Using Flux to optimize a function of the Singular Values

Update – using latest Flux.

I’d like to optimize a function of the singular values of a matrix. The Flux training loop barfs.

Here’s my code

using Flux, ForwardDiff, LinearAlgebra, GenericLinearAlgebra
m = 20
X = randn(m,m)
model = Dense(m,m)
loss(X) = sum(GenericLinearAlgebra.svdvals(model(X))) ## nuclear norm
data = [X] 
opt = ADAM()
for i = 1:10
      Flux.train!(loss, params(model), X, opt) ## also tried zip(X)

This gives a

ERROR: MethodError: no method matching (::Dense{typeof(identity),Array{Float32,2},Array{Float32,1}})(::Float64)
Closest candidates are:
Any(::AbstractArray{T,N} where N) where {T<:Union{Float32, Float64}, W<:(AbstractArray{T,N} where N)} at C:\Users\rajnr.julia\packages\Flux\Fj3bt\src\layers\basic.jl:133
Any(::AbstractArray{#s107,N} where N where #s107<:AbstractFloat) where {T<:Union{Float32, Float64}, W<:(AbstractArray{T,N} where N)} at C:\Users\rajnr.julia\packages\Flux\Fj3bt\src\layers\basic.jl:136
Any(::AbstractArray) at C:\Users\rajnr.julia\packages\Flux\Fj3bt\src\layers\basic.jl:121
[1] macro expansion at C:\Users\rajnr.julia\packages\Zygote\YeCEW\src\compiler\interface2.jl:0 [inlined]
[2] _pullback(::Zygote.Context, ::Dense{typeof(identity),Array{Float32,2},Array{Float32,1}}, ::Float64) at C:\Users\rajnr.julia\packages\Zygote\YeCEW\src\compiler\interface2.jl:7
[3] loss at .\REPL[65]:1 [inlined]
[4] _pullback(::Zygote.Context, ::typeof(loss), ::Float64) at C:\Users\rajnr.julia\packages\Zygote\YeCEW\src\compiler\interface2.jl:0
[5] adjoint at C:\Users\rajnr.julia\packages\Zygote\YeCEW\src\lib\lib.jl:179 [inlined]
[6] _pullback at C:\Users\rajnr.julia\packages\ZygoteRules\6nssF\src\adjoint.jl:47 [inlined]
[7] #17 at C:\Users\rajnr.julia\packages\Flux\Fj3bt\src\optimise\train.jl:89 [inlined]
[8] _pullback(::Zygote.Context, ::Flux.Optimise.var"#17#25"{typeof(loss),Float64}) at C:\Users\rajnr.julia\packages\Zygote\YeCEW\src\compiler\interface2.jl:0
[9] pullback(::Function, ::Zygote.Params) at C:\Users\rajnr.julia\packages\Zygote\YeCEW\src\compiler\interface.jl:174
[10] gradient(::Function, ::Zygote.Params) at C:\Users\rajnr.julia\packages\Zygote\YeCEW\src\compiler\interface.jl:54
[11] macro expansion at C:\Users\rajnr.julia\packages\Flux\Fj3bt\src\optimise\train.jl:88 [inlined]
[12] macro expansion at C:\Users\rajnr.julia\packages\Juno\f8hj2\src\progress.jl:134 [inlined]
[13] train!(::typeof(loss), ::Zygote.Params, ::Array{Float64,2}, ::ADAM; cb::Flux.Optimise.var"#18#26") at C:\Users\rajnr.julia\packages\Flux\Fj3bt\src\optimise\train.jl:81
[14] train!(::Function, ::Zygote.Params, ::Array{Float64,2}, ::ADAM) at C:\Users\rajnr.julia\packages\Flux\Fj3bt\src\optimise\train.jl:79
[15] top-level scope at .\REPL[66]:2

The AD is able to compute gradients though. For example

h(W) = ForwardDiff.gradient(W -> loss(W*X),W)


will work. So will

h(Y) = ForwardDiff.gradient(Y -> loss(Y),Y)

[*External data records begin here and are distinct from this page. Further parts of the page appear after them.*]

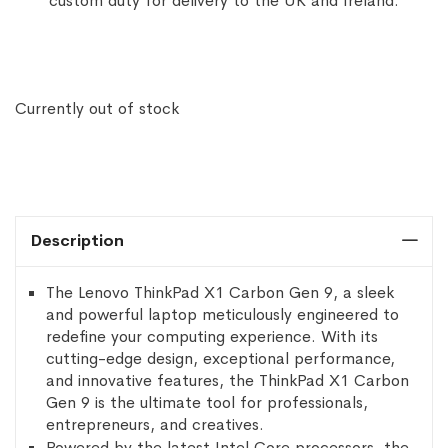
custom duty for delivery to the UK and Ireland.
Currently out of stock
Description
The Lenovo ThinkPad X1 Carbon Gen 9, a sleek
and powerful laptop meticulously engineered to
redefine your computing experience. With its
cutting-edge design, exceptional performance,
and innovative features, the ThinkPad X1 Carbon
Gen 9 is the ultimate tool for professionals,
entrepreneurs, and creatives.
Powered by the latest Intel Core processors, the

It returns the right answer - it’s the gradient of the nuclear norm with respect to the matrix

How can I close the loop so Flux can optimize to above loss function?



Thanks @baggepinnen for the tip to update to latest Flux. It fixed the TrackedArrays problem.

It appears that you are using a very old version of Flux, later versions do not use TrackedArrays anymore. Maybe you could try to update Flux to the latest version?

Here’s how you can get the gradient working:

using Flux, Zygote, ForwardDiff
using GenericLinearAlgebra: svdvals

svdvals2(X) = Zygote.forwarddiff(svdvals, X)

m = 20
X = randn(m,m)
model = Dense(m,m)
loss(X) = sum(svdvals2(X)) ## nuclear norm


gradient(loss, X)

This plugs in forwarddiff to get the svdvals gradient. It’d be nice to have direct support for this, so I opened ChainRules issues for SVD and svdvals.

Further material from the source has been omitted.